Hm.  Actually, if we unconditionally flush here, doesn’t that mean that we’ll never have a finished cluster in the cache for longer than the span between the seqcache_write() and this qcow2_co_compressed_flush_one()?  I.e., the qcow2_co_flush_compressed_cache() is supposed to never flush any finished cluster, but only the currently active unfinished cluster (if there is one), right?

Hmm. Maybe if we have parallel write and flush requests, it's a kind of race condition: may be flush will flush both finished and unfinished cluster, maybe write will flush the finished cluster and flush will flush only unfinished one.. Moreover we may have several parallel requests, so they make several finished clusters, and sudden flush will flush them all.

OK. I was mostly asking because I was wondering how much you expect the cache to be filled, i.e., how much you expect the read cache to help.

[...]

@@ -4681,10 +4808,19 @@ qcow2_co_preadv_compressed(BlockDriverState *bs,
      out_buf = qemu_blockalign(bs, s->cluster_size);
-    BLKDBG_EVENT(bs->file, BLKDBG_READ_COMPRESSED);
-    ret = bdrv_co_pread(bs->file, coffset, csize, buf, 0);
-    if (ret < 0) {
-        goto fail;
+    /*
+     * seqcache_read may return less bytes than csize, as csize may exceed +     * actual compressed data size. So we are OK if seqcache_read returns
+     * something > 0.

I was about to ask what happens when a compressed cluster spans two host clusters (I could have imagined that in theory the second one could have been discarded, but not the first one, so reading from the cache would really be short -- we would have needed to check that we only fell short in the range of 512 bytes, not more).
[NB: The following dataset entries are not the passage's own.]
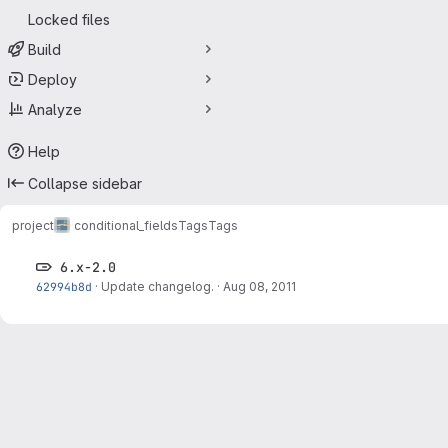
Locked files
Build
Deploy
Analyze
Help
Collapse sidebar
project
conditional_fields
Tags
Tags
6.x-2.0
62994b8d
·
Update changelog.
·
Aug 08, 2011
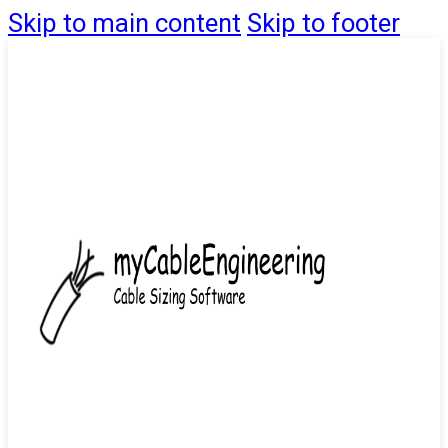
Skip to main content
Skip to footer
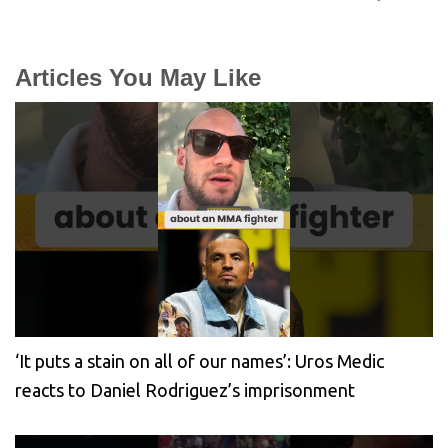
Articles You May Like
‘It puts a stain on all of our names’: Uros Medic
reacts to Daniel Rodriguez’s imprisonment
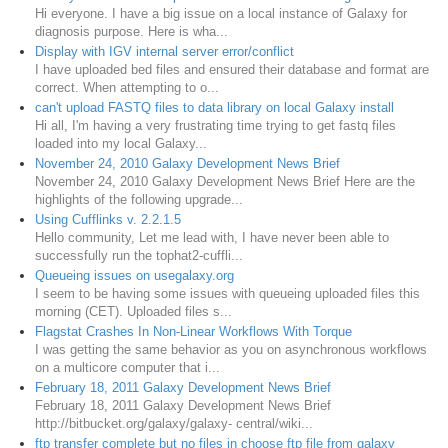
Hi everyone. I have a big issue on a local instance of Galaxy for
diagnosis purpose. Here is wha...
Display with IGV internal server error/conflict
I have uploaded bed files and ensured their database and format are
correct. When attempting to o...
can't upload FASTQ files to data library on local Galaxy install
Hi all, I'm having a very frustrating time trying to get fastq files
loaded into my local Galaxy...
November 24, 2010 Galaxy Development News Brief
November 24, 2010 Galaxy Development News Brief Here are the
highlights of the following upgrade...
Using Cufflinks v. 2.2.1.5
Hello community, Let me lead with, I have never been able to
successfully run the tophat2-cuffli...
Queueing issues on usegalaxy.org
I seem to be having some issues with queueing uploaded files this
morning (CET). Uploaded files s...
Flagstat Crashes In Non-Linear Workflows With Torque
I was getting the same behavior as you on asynchronous workflows
on a multicore computer that i...
February 18, 2011 Galaxy Development News Brief
February 18, 2011 Galaxy Development News Brief
http://bitbucket.org/galaxy/galaxy- central/wiki...
ftp transfer complete but no files in choose ftp file from galaxy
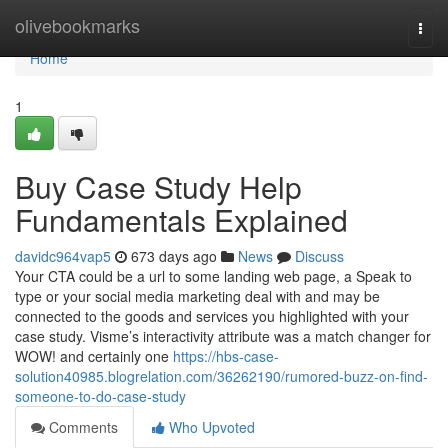
Home
olivebookmarks
Togg
navi
Home
1
Buy Case Study Help
Fundamentals Explained
davidc964vap5
673 days ago
News
Discuss
Your CTA could be a url to some landing web page, a Speak to
type or your social media marketing deal with and may be
connected to the goods and services you highlighted with your
case study. Visme’s interactivity attribute was a match changer for
WOW! and certainly one
https://hbs-case-
solution40985.blogrelation.com/36262190/rumored-buzz-on-find-
someone-to-do-case-study
Comments
Who Upvoted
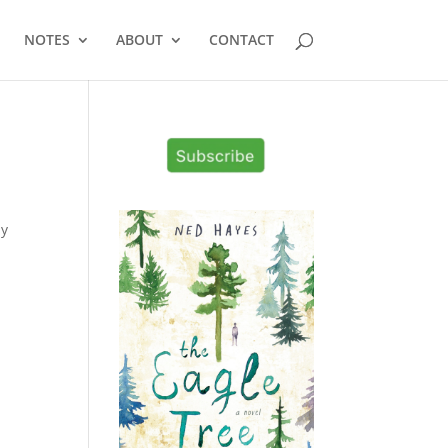
NOTES
ABOUT
CONTACT
my
s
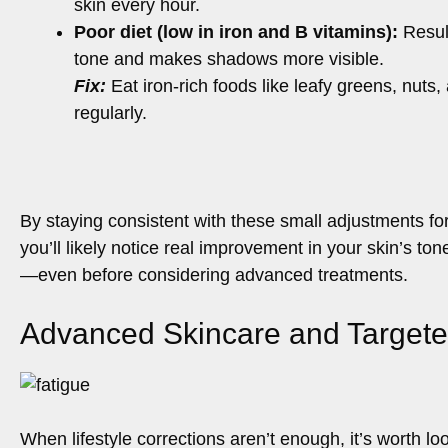
skin every hour.
Poor diet (low in iron and B vitamins):
Result
tone and makes shadows more visible.
Fix:
Eat iron-rich foods like leafy greens, nuts,
regularly.
By staying consistent with these small adjustments for
you’ll likely notice real improvement in your skin’s ton
—even before considering advanced treatments.
Advanced Skincare and Targete
When lifestyle corrections aren’t enough, it’s worth l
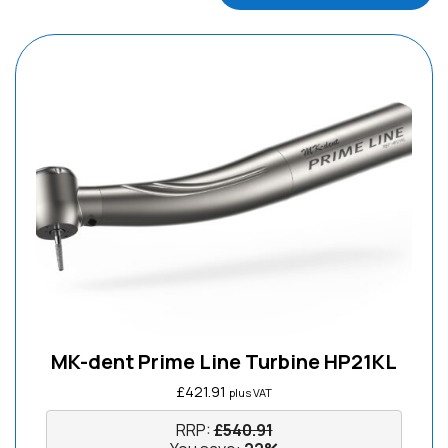
MK-dent Prime Line Turbine HP21KL
£
421.91
plus VAT
RRP:
£
540.91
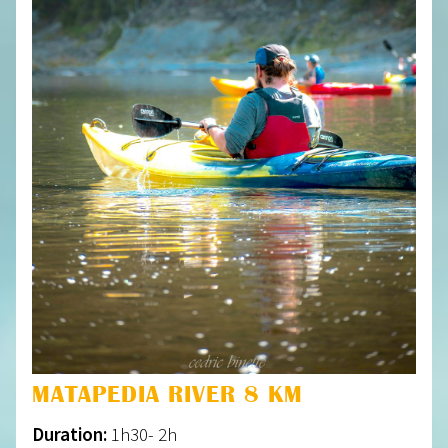
MATAPEDIA RIVER 8 KM
Duration:
1h30- 2h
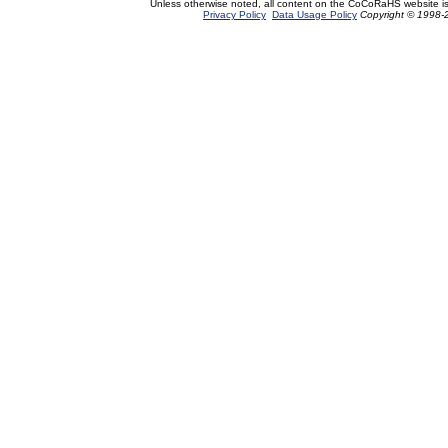
Unless otherwise noted, all content on the CoCoRaHS website i
Privacy Policy
Data Usage Policy
Copyright © 1998-2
But then I realized that in this version of the series, all finished clusters are immediately discarded and only the current unfinished one is kept.  Does it even make sense to try seqcache_read() here, then?

Hmm. Not immediately, but after flush. An flush is not under mutex. So in theory at some moment we may have several finished clusters "in-flight". And your question make sense. The cache supports reading from consequitive clusters. But we also should support here reading one part of data from disk and another from the cache to be safe.

The question is whether it really makes sense to even have a seqcache_read() path when in reality it’s probably never accessed. I mean, besides the fact that it seems based purely on chance whether a read might fetch something from the cache even while we’re writing, in practice I don’t know any case where we’d write to and read from a compressed qcow2 image at the same time. (I don’t know what you’re doing with the 'compress' filter, though.)